Musique de nuit. Avec la lumière du jour, va le silence. L’existence du monde,
son activité, n’ont pas besoin de musique, à peine de paroles. Mais la nuit :
irrécupérable, intenable sans magie. La musique indienne n’est pas un
divertissement, ni un soutien ; elle n’est pas faite pour oublier. Elle est une
nécessité, la seule façon de voir, d’entendre et de sentir dans l’anesthésie de la
nuit. Musique pour recréer le monde, pour lutter contre l’invisible, le dangereux.
Musique démoniaque, voix des dieux, pour tuer, envoûter, pour appeler. Cris des
crapauds, cris des chiens, comme cela, pendant des heures, sans fatigue. Cris du
singe-araignée, cris de l’agouti, cris de l’épervier. Il y a, au milieu de la forêt
obscure, une sorte de creuset de vie, un bouillonnement, un cratère. Les trois
notes soufflées à tour de rôle dans les douzaines de chalumeaux, pendant des
heures, des heures. Cri monotone, cacophonique, hésitant, mais profond, lourd,
tendu, et qui transperce le silence de la nuit. Cri sans rythme, sans expression,
pareil au déchaînement des klaxons sur la route. Un bruit organique, inlassable,
un battement de cœur, une respiration. Les tubes de roseau sont taillés à la nuit
tombante, puis distribués à l’assistance : seulement trois sortes de tubes,
seulement trois notes. Chacun a sa voix ; une voix étrangère, une voix d’animal.

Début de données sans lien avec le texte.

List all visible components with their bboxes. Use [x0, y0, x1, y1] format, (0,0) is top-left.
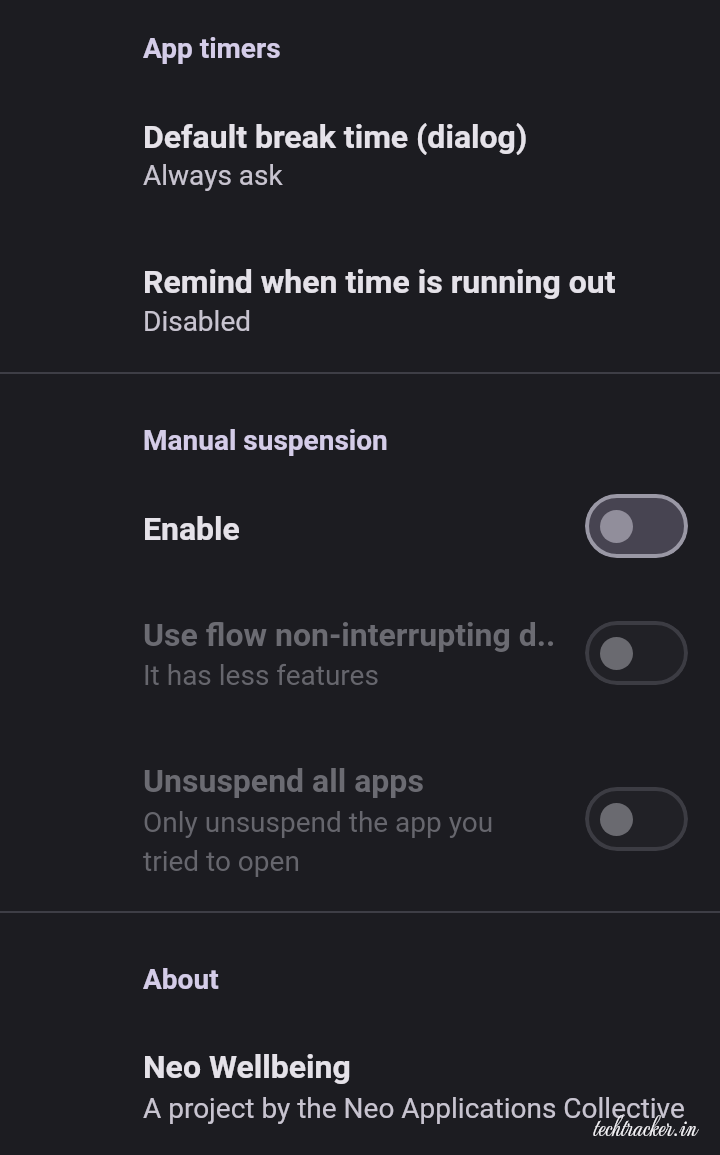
staticText: Manual suspension	[143, 424, 388, 457]
button[interactable]: Use flow non-interrupting d..	[0, 592, 720, 708]
staticText: Disabled	[143, 305, 720, 338]
staticText: Remind when time is running out	[143, 263, 703, 301]
button[interactable]: Default break time (dialog)	[0, 90, 720, 202]
staticText: techtracker.in	[593, 1106, 697, 1148]
staticText: About	[143, 963, 219, 996]
button[interactable]: Unsuspend all apps	[585, 787, 688, 851]
button[interactable]: Enable	[0, 488, 720, 568]
button[interactable]: Enable manual suspension	[585, 494, 688, 558]
button[interactable]: Use flow non-interrupting dialog	[585, 621, 688, 685]
staticText: Always ask	[143, 159, 720, 192]
staticText: Default break time (dialog)	[143, 118, 703, 156]
staticText: Enable	[143, 510, 703, 548]
button[interactable]: Neo Wellbeing	[0, 1021, 720, 1133]
staticText: Unsuspend all apps	[143, 762, 703, 800]
staticText: Only unsuspend the app you tried to open	[143, 806, 503, 878]
staticText: Neo Wellbeing	[143, 1048, 703, 1086]
button[interactable]: Remind when time is running out	[0, 236, 720, 348]
button[interactable]: Unsuspend all apps	[0, 738, 720, 888]
staticText: It has less features	[143, 659, 720, 692]
staticText: Use flow non-interrupting d..	[143, 616, 703, 654]
staticText: A project by the Neo Applications Collec…	[143, 1092, 720, 1125]
staticText: App timers	[143, 32, 281, 65]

Seule, cette voix ne sert pas, elle n’est qu’un sifflet. Mais soufflées ensemble, les
respirations dans les tubes de roseau s’animent, à tour de rôle, graves ensemble,
aigus ensemble. Tous les hommes soufflent. Chacun respire dans son tube. Parce
qu’ils soufflent ensemble, le bruit devient langage, musique. Il répète sans se
lasser ses paroles, ses ordres. Le monde n’est pas étranger. Il est tout à fait
proche, il entoure le lieu où se fabrique le langage. Ce jeu est le sien, sa vie. Les
rauques sifflements des respirations dans les tubes de roseau le maintiennent
cohérent, maintiennent les forces ensemble, comme une hypnose. Il faut répéter,
comme cela, sans changer de place, sans désirer, sans haïr, sans rien vouloir.
Quoi répéter ? Pas même l’assurance de la vie, ou la domination humaine ;
répéter le même triple bruit, pour que le langage ne meure pas, pour qu’il y ait
toujours le langage.
L’homme ne sait pas très bien ce qu’il invente. Il ne connaît pas les pouvoirs
de ses rites. S’il les soupçonnait, peut-être qu’il n’oserait plus faire de bruit,
peut-être que ses paroles s’éteindraient tout de suite dans sa gorge. La musique
indienne n’accomplit aucune œuvre d’intelligence. Elle est utile immédiatement.
Le langage n’a pas besoin de s’immobiliser dans la connaissance de lui-même, il
est une action commune, une cohésion, un ciment. Comment imaginer une autre
musique, maintenant ? Comment imaginer un autre poème ? Les mots ne sont
pas faits pour les individus. La naissance de la parole, quand on l’a vue ainsi,
mystérieusement révélée, dans la nuit, par les hommes penchés sur leurs tubes de
bois, on ne peut plus l’oublier. C’est elle qui porte les vrais messages, les vraies
passions. Bruit titubant, toujours le même, cri du chien, du crapaud, de l’agouti,
du paresseux, qu’on n’entend plus à force de l’entendre, bruit qui entre en vous,
qui paralyse vos pensées et vos désirs, qui détruit la peur, la souffrance, la mort.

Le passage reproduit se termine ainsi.